On 1 July 1952 the ship was bought by the Royal Norwegian Navy, converted to a motor torpedo boat tender at the Bergen Mekaniske Verksted yard at Laksevåg, and was commissioned as Valkyrien in June 1953.

In connection with a rescue operation in 1956 in the Arctic the ship was outfitted with a Bell helicopter. She had a displacement of 1,500 tons and a top speed of 12 kn. She had a crew of 76 and was armed with one 3-inch and three 40 mm guns.

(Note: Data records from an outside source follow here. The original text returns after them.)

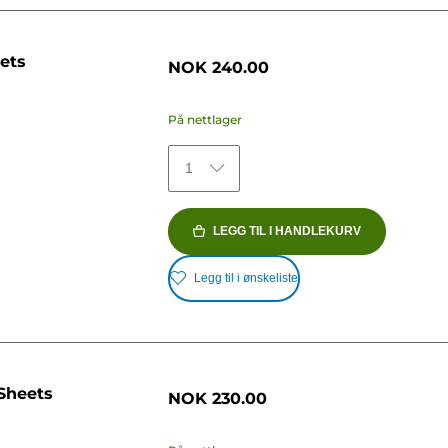
ets
NOK 240.00
På nettlager
1
LEGG TIL I HANDLEKURV
Legg til i ønskeliste
Sheets
NOK 230.00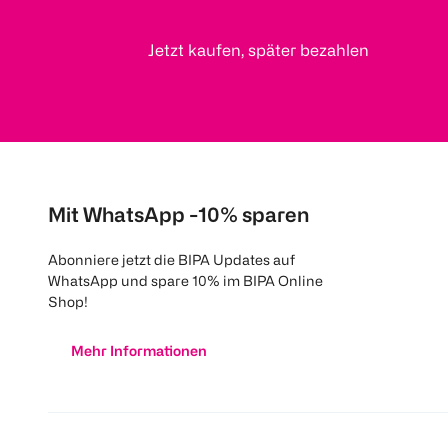
Jetzt kaufen, später bezahlen
Mit WhatsApp -10% sparen
Abonniere jetzt die BIPA Updates auf
WhatsApp und spare 10% im BIPA Online
Shop!
Mehr Informationen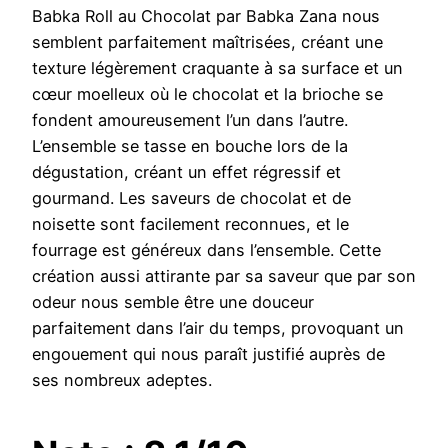
Babka Roll au Chocolat par Babka Zana nous
semblent parfaitement maîtrisées, créant une
texture légèrement craquante à sa surface et un
cœur moelleux où le chocolat et la brioche se
fondent amoureusement l’un dans l’autre.
L’ensemble se tasse en bouche lors de la
dégustation, créant un effet régressif et
gourmand. Les saveurs de chocolat et de
noisette sont facilement reconnues, et le
fourrage est généreux dans l’ensemble. Cette
création aussi attirante par sa saveur que par son
odeur nous semble être une douceur
parfaitement dans l’air du temps, provoquant un
engouement qui nous paraît justifié auprès de
ses nombreux adeptes.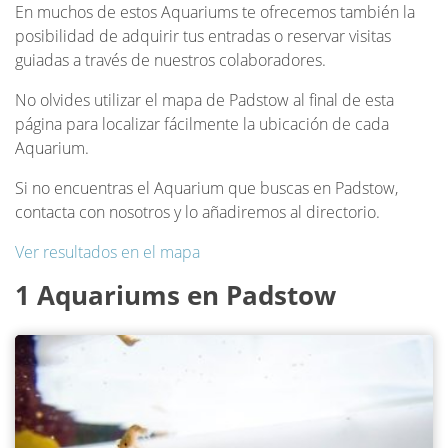
En muchos de estos Aquariums te ofrecemos también la
posibilidad de adquirir tus entradas o reservar visitas
guiadas a través de nuestros colaboradores.
No olvides utilizar el mapa de Padstow al final de esta
página para localizar fácilmente la ubicación de cada
Aquarium.
Si no encuentras el Aquarium que buscas en Padstow,
contacta con nosotros y lo añadiremos al directorio.
Ver resultados en el mapa
1 Aquariums en Padstow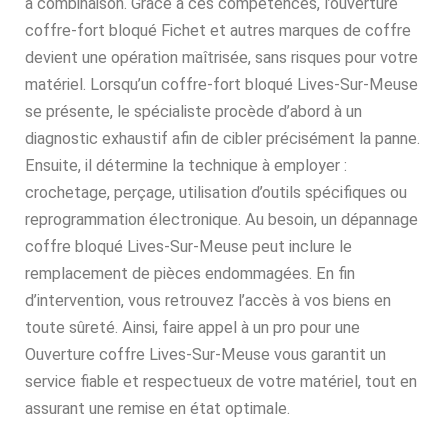
à combinaison. Grâce à ces compétences, l’ouverture
coffre-fort bloqué Fichet et autres marques de coffre
devient une opération maîtrisée, sans risques pour votre
matériel. Lorsqu’un coffre-fort bloqué Lives-Sur-Meuse
se présente, le spécialiste procède d’abord à un
diagnostic exhaustif afin de cibler précisément la panne.
Ensuite, il détermine la technique à employer :
crochetage, perçage, utilisation d’outils spécifiques ou
reprogrammation électronique. Au besoin, un dépannage
coffre bloqué Lives-Sur-Meuse peut inclure le
remplacement de pièces endommagées. En fin
d’intervention, vous retrouvez l’accès à vos biens en
toute sûreté. Ainsi, faire appel à un pro pour une
Ouverture coffre Lives-Sur-Meuse vous garantit un
service fiable et respectueux de votre matériel, tout en
assurant une remise en état optimale.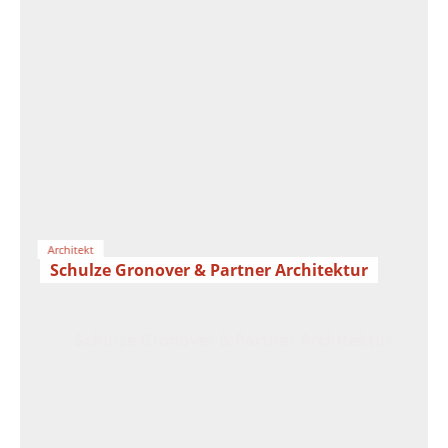
Architekt
Schulze Gronover & Partner Architektur
Schulze Gronover & Partner Architektur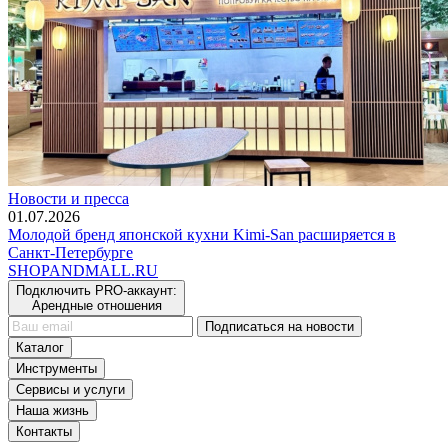
Новости и пресса
01.07.2026
Молодой бренд японской кухни Kimi-San расширяется в
Санкт-Петербурге
SHOP
AND
MALL.RU
Подключить PRO-аккаунт:
Арендные отношения
Подписаться на новости
Каталог
Инструменты
Сервисы и услуги
Наша жизнь
Контакты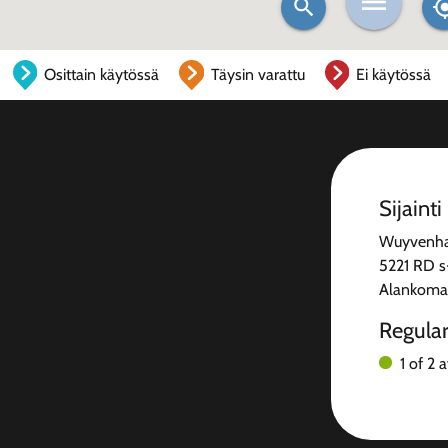
Osittain käytössä
Täysin varattu
Ei käytössä
Sijainti
Wuyvenha
5221 RD 
Alankoma
Regula
1 of 2 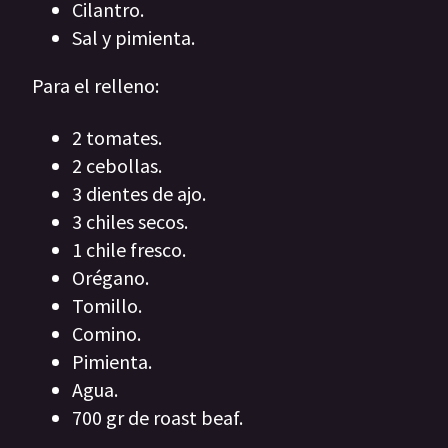
Cilantro.
Sal y pimienta.
Para el relleno:
2 tomates.
2 cebollas.
3 dientes de ajo.
3 chiles secos.
1 chile fresco.
Orégano.
Tomillo.
Comino.
Pimienta.
Agua.
700 gr de roast beaf.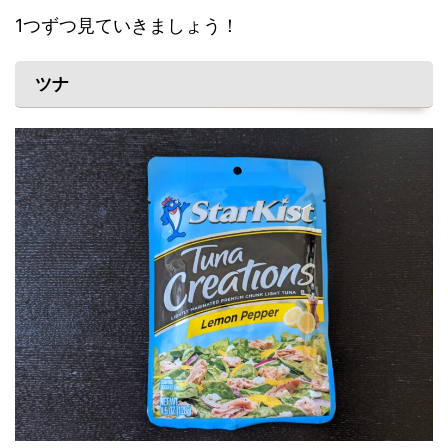
1つずつ見ていきましょう！
ツナ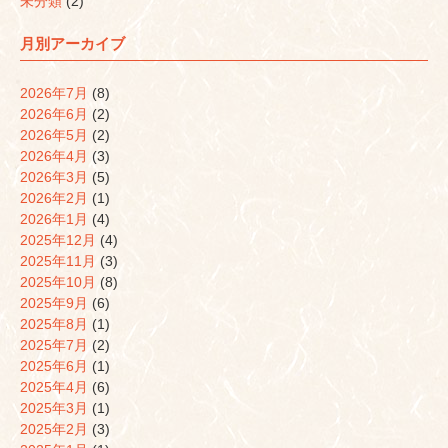
未分類
(2)
月別アーカイブ
2026年7月
(8)
2026年6月
(2)
2026年5月
(2)
2026年4月
(3)
2026年3月
(5)
2026年2月
(1)
2026年1月
(4)
2025年12月
(4)
2025年11月
(3)
2025年10月
(8)
2025年9月
(6)
2025年8月
(1)
2025年7月
(2)
2025年6月
(1)
2025年4月
(6)
2025年3月
(1)
2025年2月
(3)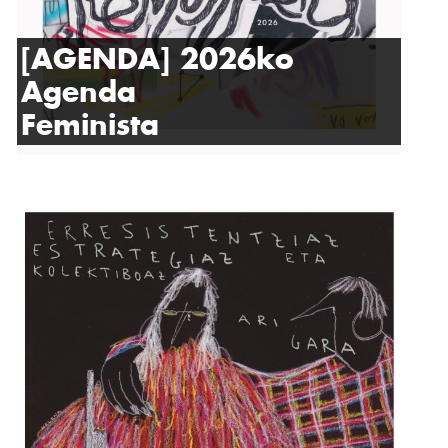
[AGENDA] 2026ko
Agenda
Feminista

She remained in naval service until 1963, and was sold for scrapping in Odense the following year.

===In literary fiction===
SS Polarlys was the backdrop of the first detective novel Georges Simenon (of Maigret fame) ever signed with his real name instead of a pseudonym. In this non-Maigret novel (French title Le Passager du Polarlys) the ship's captain (whose character is not unlike Maigret) has to turn detective after a German police investigator has been murdered on board his ship, in connection with the drug-related death of a young model in the Montparnasse painters and drop-outs Parisian community of the roaring twenties. The whole story unfolds during the trip from Hamburg (then the start of the Bergen Steamship Company arm of the Hurtigruten) to the northern Hurtigruten terminal in Kirkenes where the criminal commits suicide by jumping overboard, while his female accomplice (and sister) attempts escape to Soviet Union (then without extradition agreements with capitalist western countries).